In much the same was a Technology empowered individuals to do their own desktop publishing for print in the late 1980’s and 1990’s; the same has been happening on the web and the gap between good and bad design is more visible for all to see because there are individuals how can do it no matter what their own skill level is. Therefore why pay someone else for something that someone can do themselves?
Before desktop publishing, professional typographers and printers who had learnt their skills had created print collateral where the difference between good and bad was narrower; poor design decisions where more difficult to identify without specialist knowledge. The arrival of Desktop publishing allowed any individual with a low level of skill, experience and expertise to assume the role of all of these to create something using only a basic technical level of understanding was needed to create something in print. Anything could be achievable at a low cost to the detriment of quality.
To illustrate another example, I used to love reading about (and trying to recreate) complex dishes served in the very best hotels and restaurants. But recently I picked up a book by arguably one of the best chefs IMHO – Micheal Roux. What surprised me about his dishes was that the recipes were elegant in their simplicity. They have been written by someone who truly understands as plate of food. They are meant for the home cook granted, and I am sure that in his restaurant its expertise and sheer number working in the kitchens in the execution of his dishes that are more complex. Understanding why this is and how it applies to design might be comparable to our own digital solutions.
I am a confirmed believer that creativity loves constraints and simplicity. Like a good plate of food it is as much about what you leave out as much as what you could add and the harmony that it extolls on the dinner; the aim of the chef is to let the dish be consumed as a whole without allowing ingredients to dictate the sum of the equation. The dish should speak for itself.

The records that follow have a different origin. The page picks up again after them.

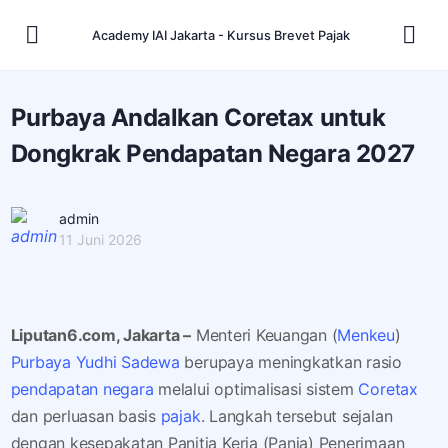
Academy IAI Jakarta - Kursus Brevet Pajak
Purbaya Andalkan Coretax untuk
Dongkrak Pendapatan Negara 2027
admin
11 Juni 2026
Liputan6.com, Jakarta –
Menteri Keuangan (
Menkeu
)
Purbaya Yudhi Sadewa
berupaya meningkatkan rasio
pendapatan negara
melalui optimalisasi sistem
Coretax
dan perluasan basis
pajak
. Langkah tersebut sejalan
dengan kesepakatan Panitia Kerja (Panja) Penerimaan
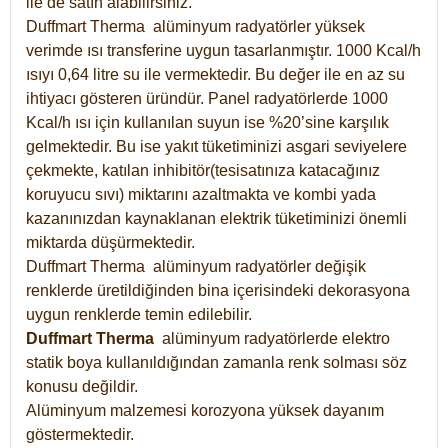
ile de satın alabilirsiniz.
Duffmart Therma alüminyum radyatörler yüksek
verimde ısı transferine uygun tasarlanmıştır. 1000 Kcal/h
ısıyı 0,64 litre su ile vermektedir. Bu değer ile en az su
ihtiyacı gösteren üründür. Panel radyatörlerde 1000
Kcal/h ısı için kullanılan suyun ise %20’sine karşılık
gelmektedir. Bu ise yakıt tüketiminizi asgari seviyelere
çekmekte, katılan inhibitör(tesisatınıza katacağınız
koruyucu sıvı) miktarını azaltmakta ve kombi yada
kazanınızdan kaynaklanan elektrik tüketiminizi önemli
miktarda düşürmektedir.
Duffmart Therma alüminyum radyatörler değişik
renklerde üretildiğinden bina içerisindeki dekorasyona
uygun renklerde temin edilebilir.
Duffmart
Therma
alüminyum radyatörlerde elektro
statik boya kullanıldığından zamanla renk solması söz
konusu değildir.
Alüminyum malzemesi korozyona yüksek dayanım
göstermektedir.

Without this idea a dish only becomes a jarring cacophony of different flavours; some of which may work well together, others might be too strong or weak to work together simply. I won’t even go as far as to include interior décor, table setting or service quality; it is all about the mastery of the technique, consistency and quality that matters to the inspectors of the Michelin guide. (Oh, and they aren’t stars; they are Macaroons!).
Sometimes I just need a burger I hear you cry rather than a Michelin starred restaurant dish. There are good burgers and ones that I’d rather not have again; I like to judge a chef by their description of a burger – at the heart is a cheap, familiar and accessible product.
A chef who puts together a complex range of flavours relies more on self-confidence rather than arrogance to create that perfect plate. The intangibles matter more in the subliminal consious of the consumer in assessing it’s potential to be credible. In music, it is the tone not the effect that is important; in food, it’s about the combination of ingredients (as much as it is about flavour). On the web, it is combination of features as much as it is about how it helps me achieve something.
To this, my point about usability, design and user experience – it is less about including as many effects (ingredients) as possible that serve to distract, and much more about finding the balance between features and functions (less about noise) and much more about satisfying the mindset of a user. Maturity in creation is as much more about confidently leaving things out rather than forcing them in. Nielsen’s “Aesthetic and minimalist design” usability heuristic for User Interface Design supports this as a notion:
“Dialogues should not contain information which is irrelevant or rarely needed. Every extra unit of information in a dialogue competes with the relevant units of information and diminishes their relative visibility”.
The difference between arrogance and self-confidence is self-awareness. A complete dish of food is about an awareness of the ingredients and how they combine to work the best together as gracefully as they can by virtue of their combination to create flavour. With design it is about letting elements breath and have their own space; simple elegant things are easier to enjoy.